I really look forward to sharing my images with you all and hope that my results and experiences encourage others to take a few moments to step outside and look up to explore the wonders of our universe.

Rob

This Month’s Image: Andromeda (M31)


As we say goodbye to our nearest neighbour until the Autumn as it drops low to the horizon, and we enter the so called ‘galaxy season’, it seemed fitting that my first image should be of a galaxy, and I’ve picked one of the most recognised.


The Andromeda galaxy is the closest big galaxy to our Milky Way. At 2.5 million light-years, it’s the most distant thing you can see with the eye alone. This image, taken in February over 2 nights, demonstrates what can be captured with an equatorial tracking mount, a telephoto lens or wide field telescope and a standard DSLR camera. The image was captured using 2 minute and 60 second exposures at ISO 1600. I also use specialist post-processing software and a process technique called stacking to combine all the all the images together which brings out the detail within the galaxy.

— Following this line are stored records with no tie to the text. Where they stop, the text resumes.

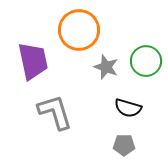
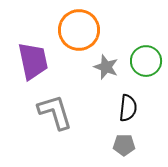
black semicircle: rotated 100 degrees counterclockwise
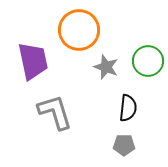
green circle: moved 2 px right
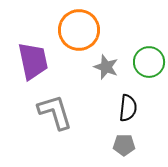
green circle: moved 1 px right, 1 px down
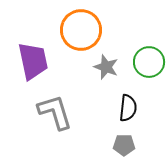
orange circle: moved 2 px right
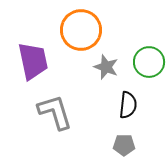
black semicircle: moved 3 px up
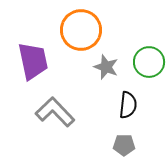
gray L-shape: rotated 27 degrees counterclockwise
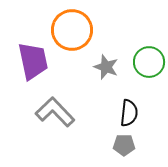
orange circle: moved 9 px left
black semicircle: moved 1 px right, 8 px down
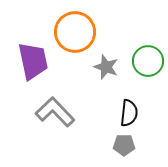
orange circle: moved 3 px right, 2 px down
green circle: moved 1 px left, 1 px up
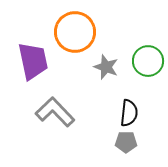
gray pentagon: moved 2 px right, 3 px up
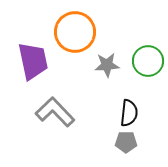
gray star: moved 1 px right, 2 px up; rotated 25 degrees counterclockwise
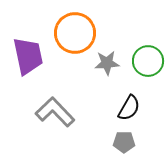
orange circle: moved 1 px down
purple trapezoid: moved 5 px left, 5 px up
gray star: moved 2 px up
black semicircle: moved 5 px up; rotated 24 degrees clockwise
gray pentagon: moved 2 px left
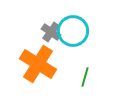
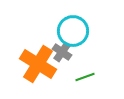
gray cross: moved 11 px right, 20 px down
green line: rotated 54 degrees clockwise
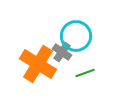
cyan circle: moved 3 px right, 5 px down
green line: moved 4 px up
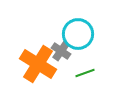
cyan circle: moved 2 px right, 2 px up
gray cross: moved 1 px left, 1 px up
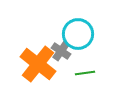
orange cross: rotated 6 degrees clockwise
green line: rotated 12 degrees clockwise
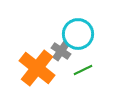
orange cross: moved 1 px left, 4 px down
green line: moved 2 px left, 3 px up; rotated 18 degrees counterclockwise
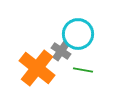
green line: rotated 36 degrees clockwise
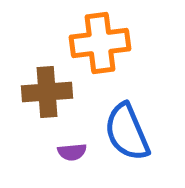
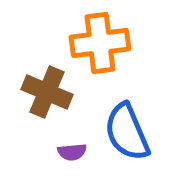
brown cross: rotated 27 degrees clockwise
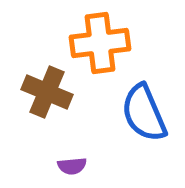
blue semicircle: moved 17 px right, 19 px up
purple semicircle: moved 14 px down
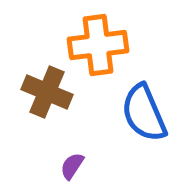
orange cross: moved 2 px left, 2 px down
purple semicircle: rotated 128 degrees clockwise
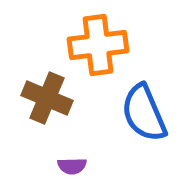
brown cross: moved 6 px down
purple semicircle: rotated 124 degrees counterclockwise
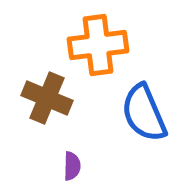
purple semicircle: rotated 88 degrees counterclockwise
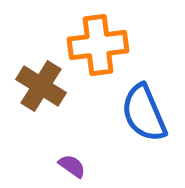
brown cross: moved 6 px left, 12 px up; rotated 9 degrees clockwise
purple semicircle: rotated 56 degrees counterclockwise
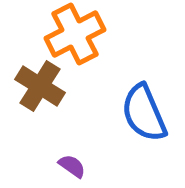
orange cross: moved 23 px left, 11 px up; rotated 20 degrees counterclockwise
brown cross: moved 1 px left
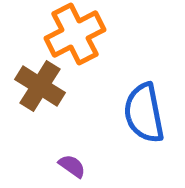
blue semicircle: rotated 12 degrees clockwise
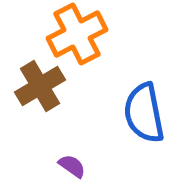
orange cross: moved 2 px right
brown cross: rotated 27 degrees clockwise
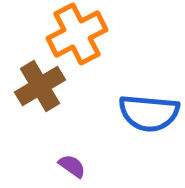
blue semicircle: moved 5 px right; rotated 74 degrees counterclockwise
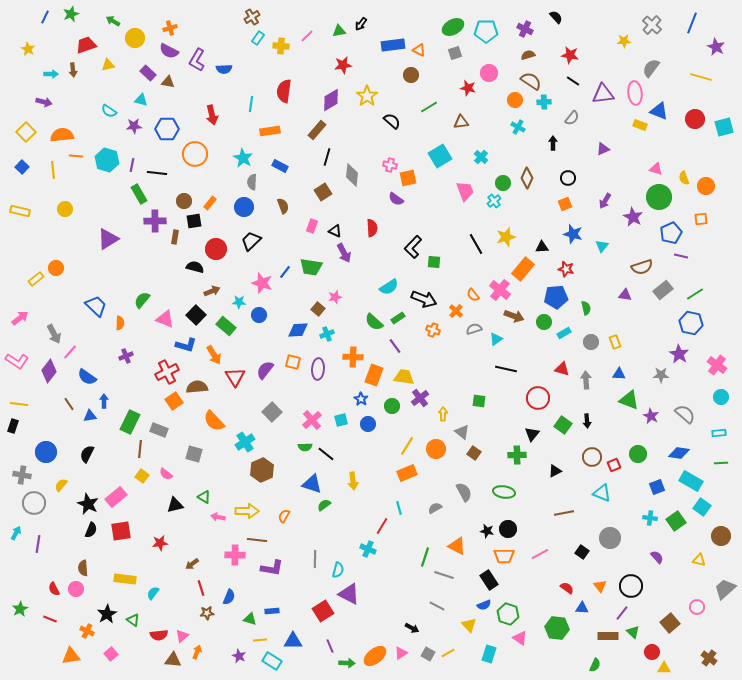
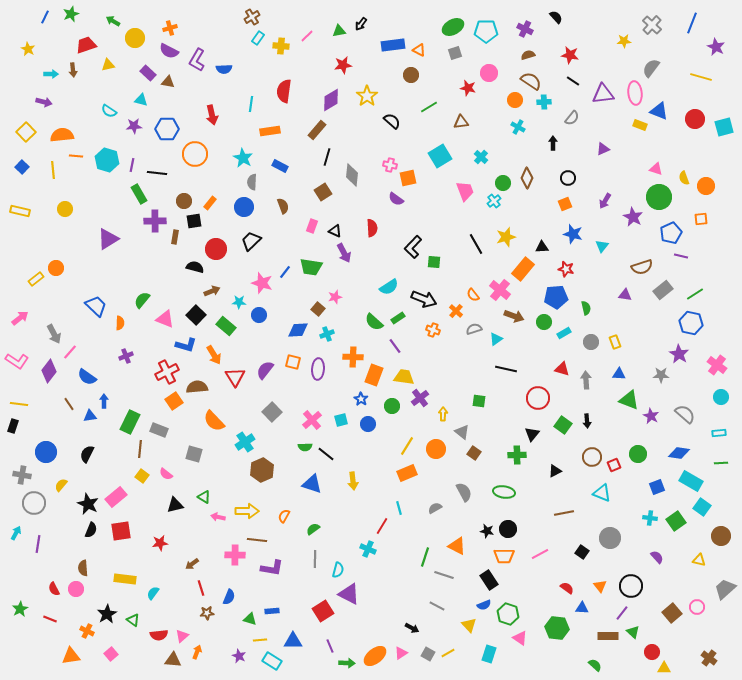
green semicircle at (324, 505): moved 11 px left, 24 px down
brown square at (670, 623): moved 2 px right, 10 px up
green semicircle at (595, 665): rotated 72 degrees counterclockwise
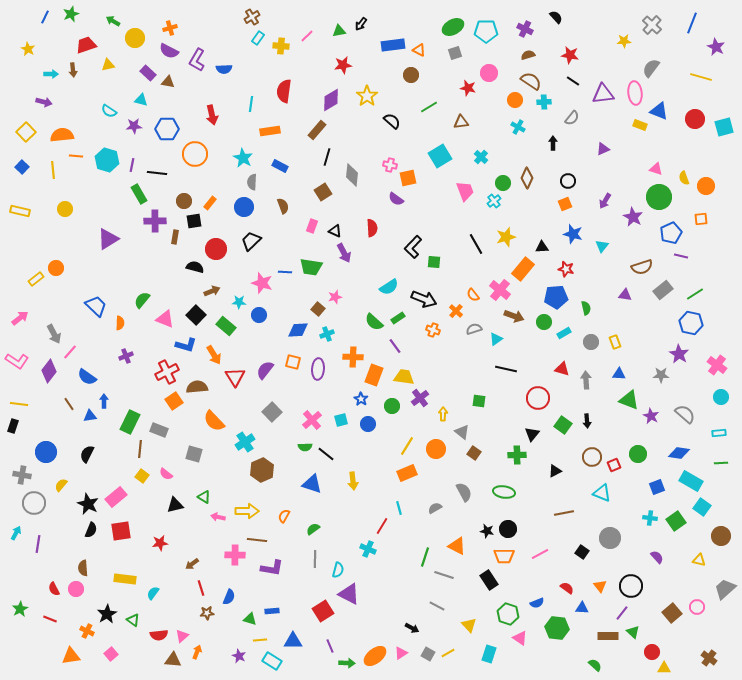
black circle at (568, 178): moved 3 px down
blue line at (285, 272): rotated 56 degrees clockwise
blue semicircle at (484, 605): moved 53 px right, 2 px up
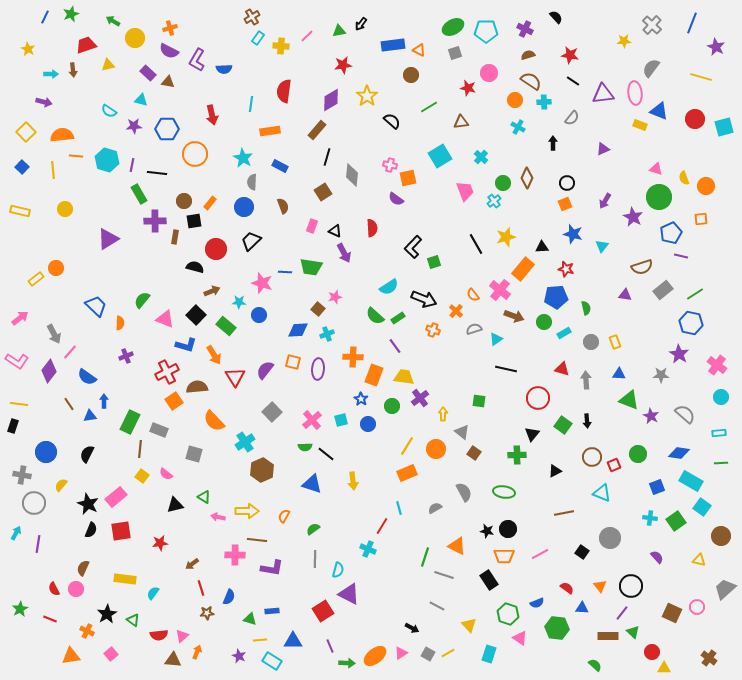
black circle at (568, 181): moved 1 px left, 2 px down
green square at (434, 262): rotated 24 degrees counterclockwise
green semicircle at (374, 322): moved 1 px right, 6 px up
brown semicircle at (83, 568): rotated 28 degrees clockwise
brown square at (672, 613): rotated 24 degrees counterclockwise
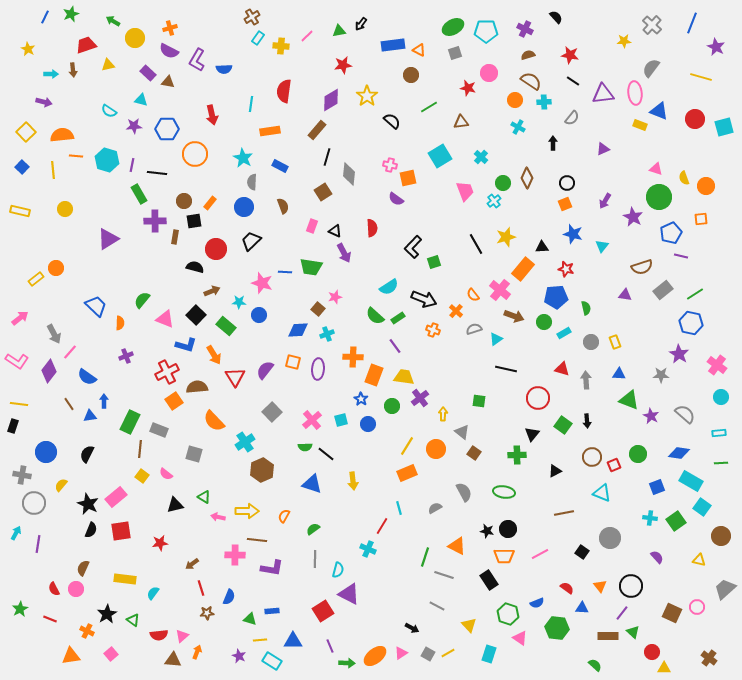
gray diamond at (352, 175): moved 3 px left, 1 px up
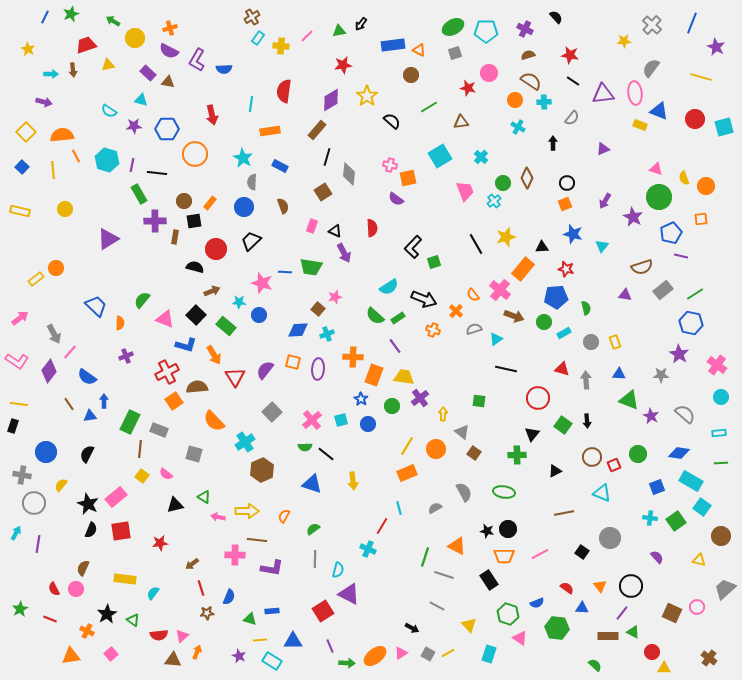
orange line at (76, 156): rotated 56 degrees clockwise
green triangle at (633, 632): rotated 16 degrees counterclockwise
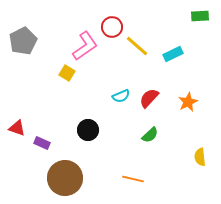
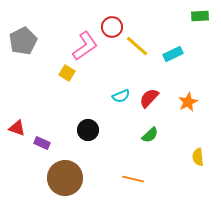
yellow semicircle: moved 2 px left
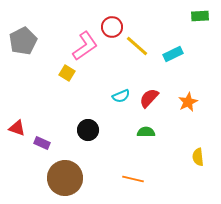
green semicircle: moved 4 px left, 3 px up; rotated 138 degrees counterclockwise
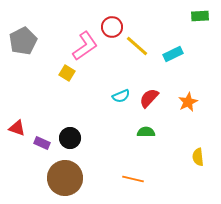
black circle: moved 18 px left, 8 px down
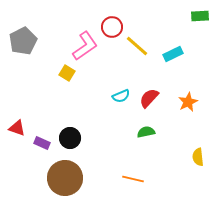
green semicircle: rotated 12 degrees counterclockwise
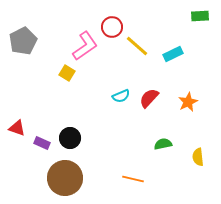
green semicircle: moved 17 px right, 12 px down
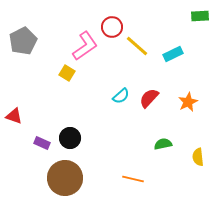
cyan semicircle: rotated 18 degrees counterclockwise
red triangle: moved 3 px left, 12 px up
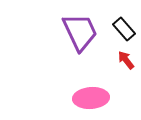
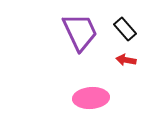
black rectangle: moved 1 px right
red arrow: rotated 42 degrees counterclockwise
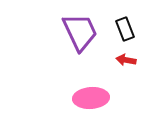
black rectangle: rotated 20 degrees clockwise
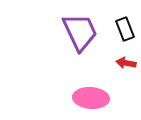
red arrow: moved 3 px down
pink ellipse: rotated 8 degrees clockwise
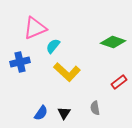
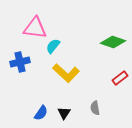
pink triangle: rotated 30 degrees clockwise
yellow L-shape: moved 1 px left, 1 px down
red rectangle: moved 1 px right, 4 px up
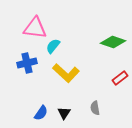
blue cross: moved 7 px right, 1 px down
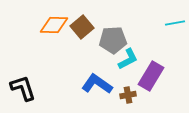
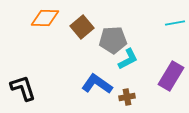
orange diamond: moved 9 px left, 7 px up
purple rectangle: moved 20 px right
brown cross: moved 1 px left, 2 px down
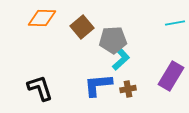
orange diamond: moved 3 px left
cyan L-shape: moved 7 px left; rotated 15 degrees counterclockwise
blue L-shape: moved 1 px right, 1 px down; rotated 40 degrees counterclockwise
black L-shape: moved 17 px right
brown cross: moved 1 px right, 8 px up
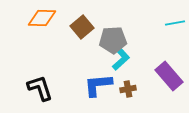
purple rectangle: moved 2 px left; rotated 72 degrees counterclockwise
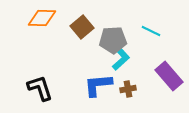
cyan line: moved 24 px left, 8 px down; rotated 36 degrees clockwise
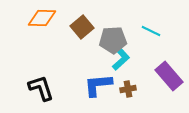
black L-shape: moved 1 px right
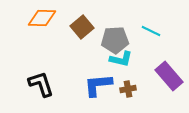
gray pentagon: moved 2 px right
cyan L-shape: rotated 55 degrees clockwise
black L-shape: moved 4 px up
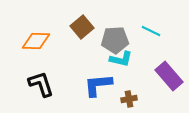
orange diamond: moved 6 px left, 23 px down
brown cross: moved 1 px right, 10 px down
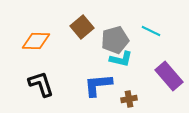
gray pentagon: rotated 12 degrees counterclockwise
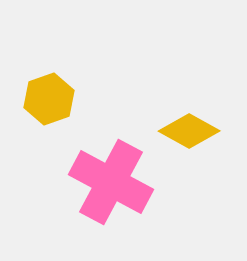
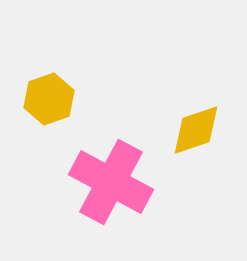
yellow diamond: moved 7 px right, 1 px up; rotated 48 degrees counterclockwise
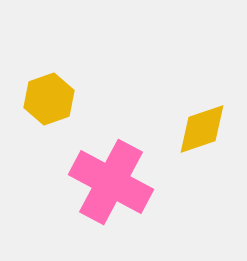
yellow diamond: moved 6 px right, 1 px up
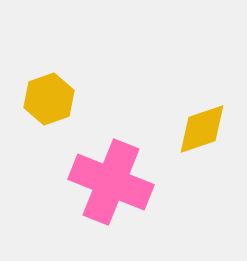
pink cross: rotated 6 degrees counterclockwise
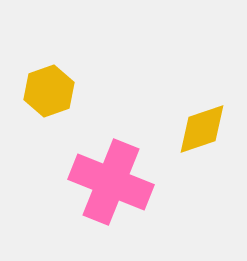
yellow hexagon: moved 8 px up
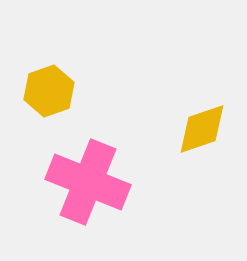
pink cross: moved 23 px left
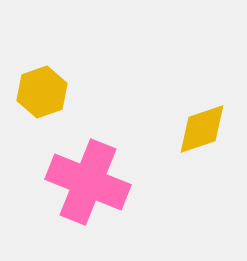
yellow hexagon: moved 7 px left, 1 px down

The Night Sky, May 2021: what you can see this month:

After sunset, once the sky is dark enough, look towards the South and see if you can spot the kite shaped constellation of Boötes the Herdsman. The red giant star Arcturus is the brightest star in the constellation it is also the fourth-brightest star in the night sky and the brightest star in the Northern Hemisphere. to the left of Boötes is a semi-circle of stars this is the tiny constellation Corona Borealis, also known as the Northern Crown. The brightest star in this constellation is Alphecca and is known as the jewel of the crown. Look to the left of the crown and you’ll spot the constellation of Hercules, the Strong Man.
The sprawling constellation of Hercules is high in the east, and the brightest globular cluster in the northern hemisphere, M13 (the ‘Hercules Globular Cluster’ a globular cluster of several hundred thousand stars in the constellation of Hercules), is visible to the naked eye on the western side of the asterism known as the Keystone.
The Keystone is formed by four bright stars in the constellation Hercules: Pi, Eta, Zeta and Epsilon Herculis. The trapezoid-shaped pattern makes it easy to identify the constellation; on a clear night, the Keystone can be seen between the bright Vega, the brightest star in Lyra, and the stars of Corona Borealis, the Northern Crown. The asterism represents Hercules’ torso.
On the 14th May look towards the West just after sunset and
you should see the waxing crescent Moon and the planets Mercury and Venus, with both planets lying low above the Western horizon. If you’re a fan of the red planet, it will be visible too; just wait for the sky to get a bit darker and search for the constellation of Gemini. Mars’ distinctive red colour will make it easy to spot amongst the stars in the constellation.
The May full moon (26th May) is known as the Flower Moon – because of all the flowers that
bloom during this month in the Northern Hemisphere. This month’s full moon will also be a supermoon, so we can also refer to this month’s full moon as the Super Flower Moon. The Moon’s physical size won’t change, but because it will be at its closest to the Earth, it can appear up to 14% bigger and 30% brighter, hence a Supermoon, so it is well worth a look.